Improved Approximations for Dial-a-Ride Problems

The multi-vehicle dial-a-ride problem (mDaRP) is a fundamental vehicle routing problem with pickups and deliveries, widely applicable in ride-sharing, economics, and transportation. Given a set of $n$ locations, $h$ vehicles of identical capacity $λ$ located at various depots, and $m$ ride requests each defined by a source and a destination, the goal is to plan non-preemptive routes that serve all requests while minimizing the total travel distance, ensuring that no vehicle carries more than $λ$ passengers at any time. The best-known approximation ratio for the mDaRP remains $\mathcal{O}(\sqrtλ\log m)$. We propose two simple algorithms: the first achieves the same approximation ratio of $\mathcal{O}(\sqrtλ\log m)$ with improved running time, and the second attains an approximation ratio of $\mathcal{O}(\sqrt{\frac{m}λ})$. A combination of them yields an approximation ratio of $\mathcal{O}(\sqrt[4]{n}\log^{\frac{1}{2}}n)$ under $m=Θ(n)$. Moreover, for the case $m\gg n$, by extending our algorithms, we derive an $\mathcal{O}(\sqrt{n\log n})$-approximation algorithm, which also improves the current best-known approximation ratio of $\mathcal{O}(\sqrt{n}\log^2n)$ for the classic (single-vehicle) DaRP, obtained by Gupta et al. (ACM Trans. Algorithms, 2010).

💡 Research Summary

The paper tackles the multi‑vehicle dial‑a‑ride problem (mDaRP), a fundamental routing task where h identical vehicles of capacity λ must serve m pickup‑delivery requests on a metric graph while minimizing total travel distance. The best known approximation before this work was O(√λ log m) with a high‑order running time. The authors present two conceptually simple algorithms that improve both the approximation quality and the computational efficiency.

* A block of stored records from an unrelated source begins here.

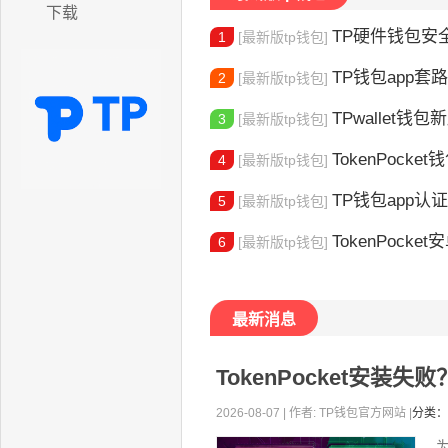
下载
TP硬件钱包安全吗
1
[最新版tp钱包]
TP钱包app套路
2
[最新版tp钱包]
TPwallet钱包新版
3
[最新版tp钱包]
TokenPocket
4
[最新版tp钱包]
TP钱包app认证教程
5
[最新版tp钱包]
TokenPocket安卓
6
[最新版tp钱包]
最新消息
TokenPocket安装
2026-08-07 | 作者: TP钱包官方网站 |
分类：
为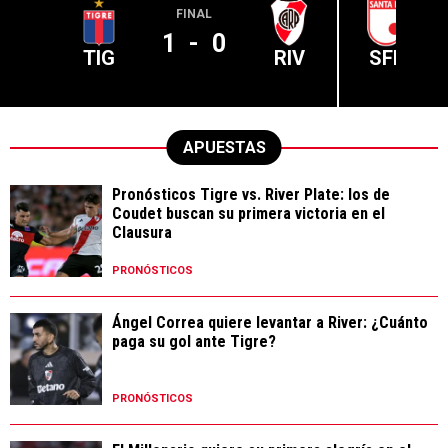
FINAL
1
-
0
TIG
RIV
SFE
APUESTAS
Pronósticos Tigre vs. River Plate: los de
Coudet buscan su primera victoria en el
Clausura
PRONÓSTICOS
Ángel Correa quiere levantar a River: ¿Cuánto
paga su gol ante Tigre?
PRONÓSTICOS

Algorithm 1 adapts the iterated tour partition (ITP) technique from the capacitated vehicle routing problem. It builds two metric subgraphs: one on all sources plus vehicle depots, and another on all destinations plus depots. Approximate TSP tours are computed on each subgraph, and the tours are forced to be consistent (i.e., they visit the same request indices in the same order). The tours are then split into fragments respecting the vehicle capacity, each fragment is doubled, a minimum‑weight edge linking the source fragment to its matching destination fragment is added, and metric shortcutting yields feasible routes. This yields the same O(√λ log m) approximation as the prior state‑of‑the‑art but runs in O(m²) time, a dramatic speed‑up over the previous O(m³ log λ + m² λ² log λ) algorithm.

Algorithm 2 relies on a 2‑approximation for the multi‑depot TSP (mTSP). The authors construct a bipartite complete graph where one side represents vehicles (depots) and the other side represents requests. Solving mTSP on this graph produces two consistent tour sets for sources and destinations. They then apply a λ‑Steiner forest decomposition, a technique introduced by Gupta et al., to partition the requests into groups that each fit into a vehicle of capacity λ. This yields an approximation ratio of O(√(m/λ)) with a running time of O(m² log m).

By selecting the better of the two algorithms for a given instance, the combined guarantee becomes O(min{√λ log m, √(m/λ)}). When m = Θ(n) (the typical dense‑request regime), this simplifies to O(n¹⁄⁴ log¹⁄² n), breaking the previous O(√n) barrier for m ≪ n². Moreover, for the case m ≫ n, the authors extend their methods with the λ‑Steiner forest approach to obtain an O(√(n log n)) approximation. This improves the long‑standing bound for the classic single‑vehicle DaRP from O(√n log² n) to O(√n log n).

The paper also introduces new structural insights: representing each request as a single vertex in a metric graph enables the use of CVRP techniques, and the existence of consistent source/destination tours is proved via the mTSP construction. These insights unify concepts from CVRP, TSP, and Steiner forest problems, leading to algorithms that are both theoretically stronger and practically more efficient. Overall, the work advances the state of the art for both multi‑vehicle and single‑vehicle dial‑a‑ride problems, offering simpler, faster, and tighter approximation algorithms.